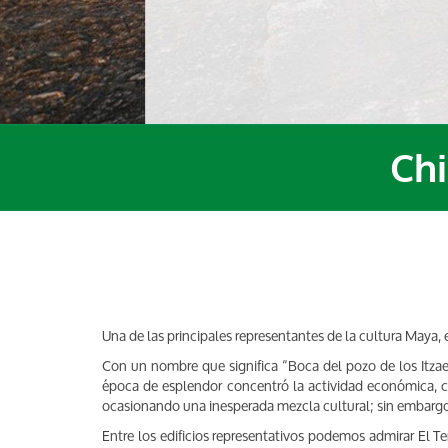
Chi
Una de las principales representantes de la cultura Maya,
Con un nombre que significa “Boca del pozo de los Itza
época de esplendor concentró la actividad económica, cult
ocasionando una inesperada mezcla cultural; sin embarg
Entre los edificios representativos podemos admirar El T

====================

▶ [Your goal]:
What you print must match the entries exactly, except that no pictures appear.

▶ [Result of the exercise]:
Chi
Una de las principales representantes de la cultura Maya,
Con un nombre que significa “Boca del pozo de los Itza
época de esplendor concentró la actividad económica, cult
ocasionando una inesperada mezcla cultural; sin embarg
Entre los edificios representativos podemos admirar El T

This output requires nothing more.